A central challenge in applying artificial intelligence to the life sciences is that real-world biological data are heterogeneous, sensitive, and collected under highly variable conditions. Our group develops foundational machine learning methods for trustworthy AI that address these challenges in complex multimodal and multi-centre datasets, including biomedical imaging, omics data, and plant phenotyping.
Our research is organised around three interconnected themes.
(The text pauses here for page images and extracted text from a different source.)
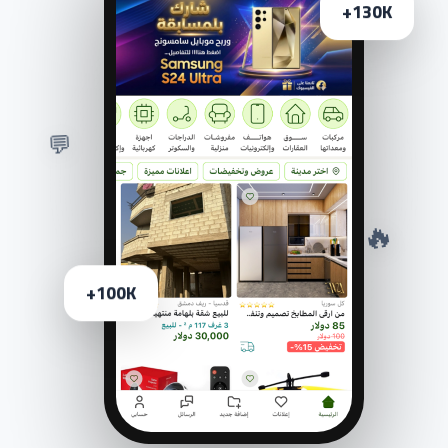
130K+
💬
🔥
100K+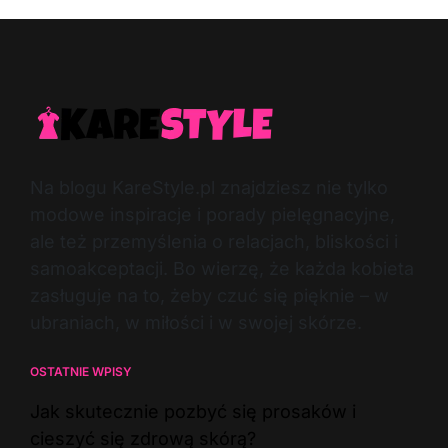
Na blogu KareStyle.pl znajdziesz nie tylko
modowe inspiracje i porady pielęgnacyjne,
ale też przemyślenia o relacjach, bliskości i
samoakceptacji. Bo wierzę, że każda kobieta
zasługuje na to, żeby czuć się pięknie – w
ubraniach, w miłości i w swojej skórze.
OSTATNIE WPISY
Jak skutecznie pozbyć się prosaków i
cieszyć się zdrową skórą?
Explainable AI. We design methods that make the reasoning of machine learning models transparent and understandable to machine learning researchers and life-science domain experts. By uncovering what drives model predictions – whether in a clinical scan, a genomic profile, or a plant phenotype – we aim to build systems that scientists can interrogate, interpret, and use to generate new insights.
Privacy-preserving machine learning. Biological and clinical datasets are often sensitive and distributed across institutions. We develop approaches such as federated learning, synthetic data generation, and privacy-aware analysis that enable models to be trained collaboratively across multiple datasets while protecting the identity of individuals and the confidentiality of data sources.
Out-of-distribution generalisation. Models trained in one setting often fail when applied to new populations, institutions, or experimental conditions. We investigate methods that improve robustness to such distributional shifts, allowing models to remain reliable when deployed in new hospitals, cohorts, species, or growth environments.
By addressing interpretability, privacy, and robustness simultaneously, our work aims to enable reliable and trustworthy AI systems that researchers, clinicians, and biologists can use and build upon across the life sciences.